» Exercise instructions
Only the stretch below from the line holding "sea con lesiones o con víctimas mortal" through the line holding "Juli 10, 2026" should be restated, word for word and with both ends included; pictures stay out.

(Collected data)
=== Begin Enclosure ===
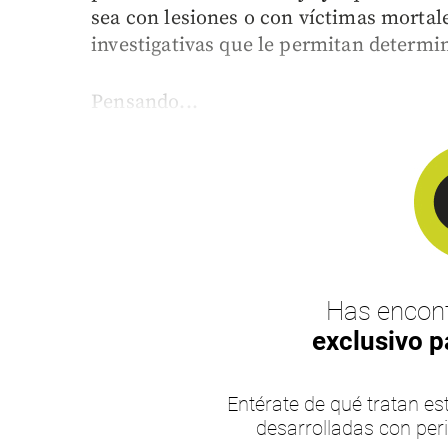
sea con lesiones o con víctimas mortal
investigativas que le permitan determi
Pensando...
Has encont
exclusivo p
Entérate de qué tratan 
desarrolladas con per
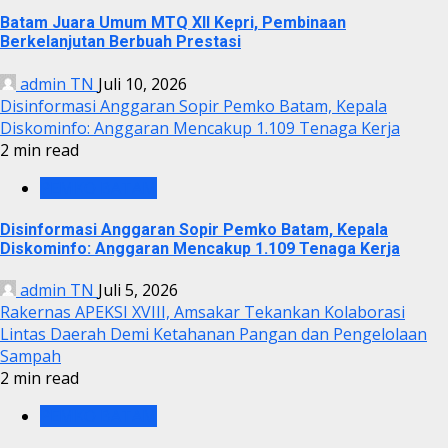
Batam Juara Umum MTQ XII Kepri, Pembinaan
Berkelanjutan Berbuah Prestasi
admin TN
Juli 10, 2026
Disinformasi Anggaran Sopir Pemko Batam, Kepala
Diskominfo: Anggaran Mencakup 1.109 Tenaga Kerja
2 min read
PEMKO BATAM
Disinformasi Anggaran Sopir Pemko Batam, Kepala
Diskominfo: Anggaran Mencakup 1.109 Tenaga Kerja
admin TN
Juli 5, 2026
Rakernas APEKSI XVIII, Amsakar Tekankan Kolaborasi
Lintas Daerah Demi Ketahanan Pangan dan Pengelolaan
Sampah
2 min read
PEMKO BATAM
=== End Enclosure ===
=== Begin Enclosure ===
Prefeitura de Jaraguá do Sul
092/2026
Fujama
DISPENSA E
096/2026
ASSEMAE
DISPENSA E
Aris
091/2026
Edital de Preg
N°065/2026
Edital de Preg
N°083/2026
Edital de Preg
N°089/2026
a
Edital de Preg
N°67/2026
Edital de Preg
=== End Enclosure ===
» Answer space
sea con lesiones o con víctimas mortal
investigativas que le permitan determi
Pensando...
Has encont
exclusivo p
Entérate de qué tratan 
desarrolladas con per
Batam Juara Umum MTQ XII Kepri, Pembinaan
Berkelanjutan Berbuah Prestasi
admin TN
Juli 10, 2026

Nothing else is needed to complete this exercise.